- Data records -
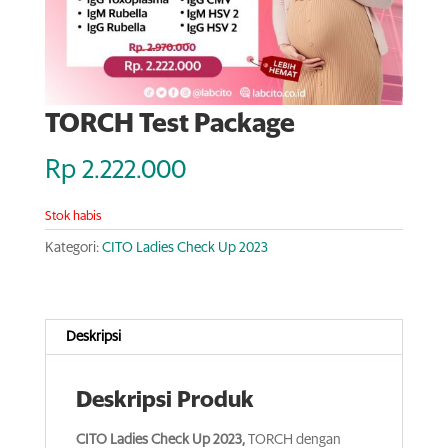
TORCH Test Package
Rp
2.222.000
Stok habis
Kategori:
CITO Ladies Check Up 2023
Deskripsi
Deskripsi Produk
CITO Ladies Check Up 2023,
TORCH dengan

- Task directions -
When you transcribe the entries above, keep every word exact and leave out the pictures.

- Solution -
TORCH Test Package
Rp
2.222.000
Stok habis
Kategori:
CITO Ladies Check Up 2023
Deskripsi
Deskripsi Produk
CITO Ladies Check Up 2023,
TORCH dengan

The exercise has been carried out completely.